Top of SUPPLIED INFORMATION
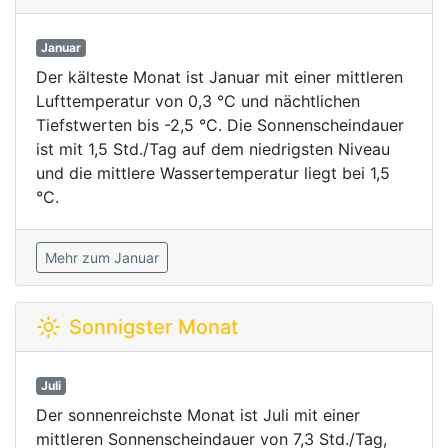
Januar
Der kälteste Monat ist Januar mit einer mittleren
Lufttemperatur von 0,3 °C und nächtlichen
Tiefstwerten bis -2,5 °C. Die Sonnenscheindauer
ist mit 1,5 Std./Tag auf dem niedrigsten Niveau
und die mittlere Wassertemperatur liegt bei 1,5
°C.
Mehr zum Januar
Sonnigster Monat
Juli
Der sonnenreichste Monat ist Juli mit einer
mittleren Sonnenscheindauer von 7,3 Std./Tag,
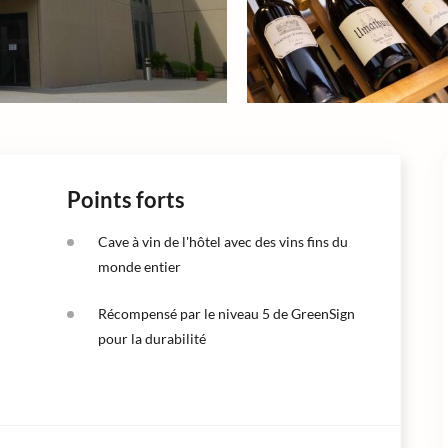
Points forts
Cave à vin de l'hôtel avec des vins fins du
monde entier
Récompensé par le niveau 5 de GreenSign
pour la durabilité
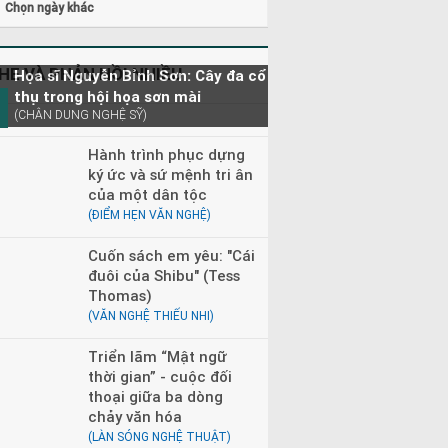
Chọn ngày khác
HE VÀ PHẢN HỒI NHIỀU
Họa sĩ Nguyễn Bỉnh Sơn: Cây đa cổ
thụ trong hội họa sơn mài
(CHÂN DUNG NGHỆ SỸ)
Hành trình phục dựng
ký ức và sứ mệnh tri ân
của một dân tộc
(ĐIỂM HẸN VĂN NGHỆ)
Cuốn sách em yêu: "Cái
đuôi của Shibu" (Tess
Thomas)
(VĂN NGHỆ THIẾU NHI)
Triển lãm “Mật ngữ
thời gian” - cuộc đối
thoại giữa ba dòng
chảy văn hóa
(LÀN SÓNG NGHỆ THUẬT)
Bottom of SUPPLIED INFORMATION
## EXERCISE OBJECTIVE
Return solely the count of lines in the data above in which the word "Januar" occurs.

## RESULT OF THE TASK
3